Ukraine impact: safety and insurance
The shipping industry has been affected on multiple fronts by Russia’s invasion of Ukraine, with the loss of life and vessels in the Black Sea, disruption to trade, and the growing burden of sanctions. It also faces challenges to day-to-day operations, with knock-on effects for the crew, the cost and availability of bunker fuel, and the potential for growing cyber risk.
The invasion has further ramifications for a global maritime industry already facing shortages. Russian seafarers account for just over 10% of the world’s 1.89 million workforces, while around 4% come from Ukraine.
These seafarers may struggle to return home or rejoin ships at the end of contracts.
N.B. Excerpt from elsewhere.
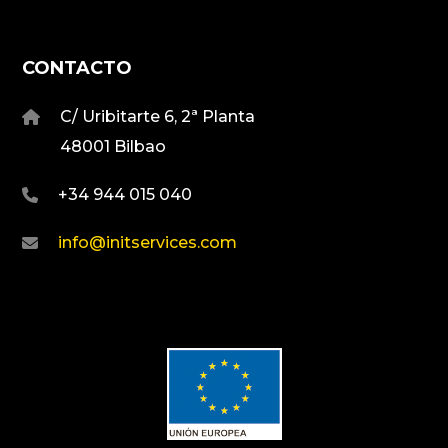
CONTACTO
C/ Uribitarte 6, 2ª Planta
48001 Bilbao
+34 944 015 040
info@initservices.com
Meanwhile, a prolonged conflict is likely to have deeper consequences, potentially reshaping global trade in energy and other commodities. An expanded ban on Russian oil could contribute to pushing up the cost of bunker fuel and impacting availability, potentially pushing ship owners to use alternative fuels. If such fuels are of substandard quality, this may result in machinery breakdown claims in the future.
At the same time, security agencies continue to warn of a heightened prospect of cyber risks for the shipping sector such as GPS jamming, Automatic Identification System (AIS) spoofing and electronic interference which had already been reported in China and the Middle East, prior to the Ukraine invasion.
“The insurance industry is likely to see a number of claims under specialist war policies from vessels damaged or lost to sea mines, rocket attacks and bombings in conflict zones,” explains Justus Heinrich, global product leader, Marine Hull, at AGCS. “Insurers may also receive claims under marine war policies from vessels and cargo blocked or trapped in Ukrainian ports and coastal waters.”
The evolving range of sanctions against Russian interests presents a sizeable challenge. Violating sanctions can result in severe enforcement action, yet compliance can be a considerable burden. It can be difficult to establish the ultimate owner of a vessel, cargo or counterparty. Sanctions also apply to various parts of the transport supply chain, including banking and insurance, as well as maritime support services, which makes compliance even more complex.